"Northern General: Heart Ward – Chesterman and Kidney Problems - Vickers 2"
About: Northern General Hospital / Nephrology Northern General Hospital Nephrology
Posted by WedJames (as ),
I had a heart attack at a football match, and was taken by car to A&E. The assessment was very quick by the nurse. I was obviously very anxious but I understood everything. It took 3 hours for the doctor to come and see me. There wasn’t an ECG machine available so they struggled. The Doctor said that I should be kept in the assessment ward for 1 night.
The staff were brilliant - even the doctors. My consultant was a bit abrupt, but once you got to know him he was great. I’ve been a diabetic for 37 years, so he alerted the kidney specialist, he said my kidneys were packing up too.
The food was pretty basic, was never hot, the wife brought in sandwiches. The cleanliness was very good, was cleaned twice a day.
The staffing was also good, it seemed like 1 nurse to 4 patients, this made me feel safe. I was well looked after, you just had to shout and they were there, especially at frightening times.

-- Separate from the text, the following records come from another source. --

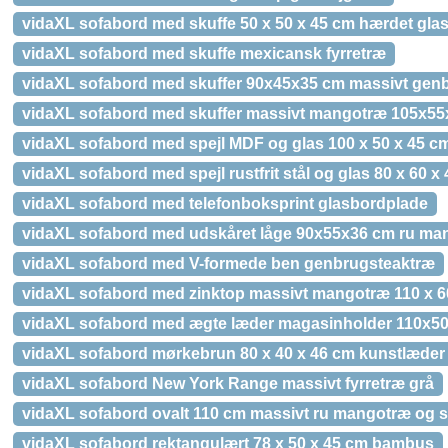
vidaXL sofabord med skuffe 50 x 50 x 45 cm hærdet gla
vidaXL sofabord med skuffe mexicansk fyrretræ
vidaXL sofabord med skuffer 90x45x35 cm massivt gen
vidaXL sofabord med skuffer massivt mangotræ 105x5
vidaXL sofabord med spejl MDF og glas 100 x 50 x 45 c
vidaXL sofabord med spejl rustfrit stål og glas 80 x 60 x
vidaXL sofabord med telefonboksprint glasbordplade
vidaXL sofabord med udskåret låge 90x55x36 cm ru ma
vidaXL sofabord med V-formede ben genbrugsteaktræ
vidaXL sofabord med zinktop massivt mangotræ 110 x 6
vidaXL sofabord med ægte læder magasinholder 110x5
vidaXL sofabord mørkebrun 80 x 40 x 46 cm kunstlæder
vidaXL sofabord New York Range massivt fyrretræ grå
vidaXL sofabord ovalt 110 cm massivt ru mangotræ og s
vidaXL sofabord rektangulært 78 x 50 x 45 cm bambus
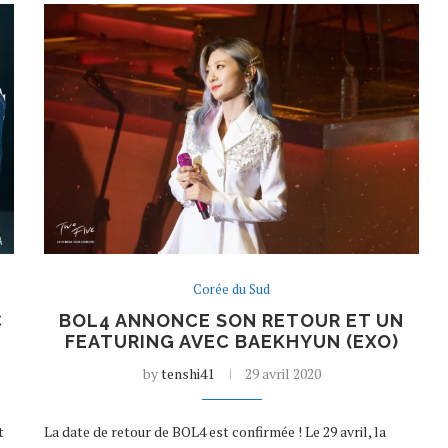
Corée du Sud
C
BOL4 ANNONCE SON RETOUR ET UN
FEATURING AVEC BAEKHYUN (EXO)
by
tenshi41
29 avril 2020
t
La date de retour de BOL4 est confirmée ! Le 29 avril, la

After my angiogram the results said my kidneys were strong enough. All in all after my heart attack the after care was very good, I received the GT spray and tablets and understood everything as it was all explained to me.
I came home after my heart attack, then I became breathless and couldn’t even fasten my shoes. My wife called the hospital, upon arrival at renal outpatients I had a quick examination by a lady doctor who was very nice. She didn’t say anything I wasn’t expecting about my kidneys. I was then admitted to Vickers ward for 1 month.
I was put on dialysis by Dr Fordon, he was the best one ever. He explained everything he was doing and why he was doing it. His bedside manner was second to none.
I wasn’t very impressed with the cleanliness, it wasn’t very clean. The nurses who I met weren’t as good as in Chesterman (where I was previously), everything seemed too much trouble for them, when I wanted the toilet I was always being told to wait. They didn’t even seem overstretched, I struggled communicating with them as many of them were foreign nurses.
I felt depressed on the ward, I couldn’t wait to leave, the patients on the ward were very old and poorly so it was very hard. It was also a mixed ward.
Upon discharge, the doctor discharged me but I was told to go back to hospital every Monday, Wednesday and Friday for dialysis. Since then I am now off this which is good. But I must also go to outpatients every so often for check-ups.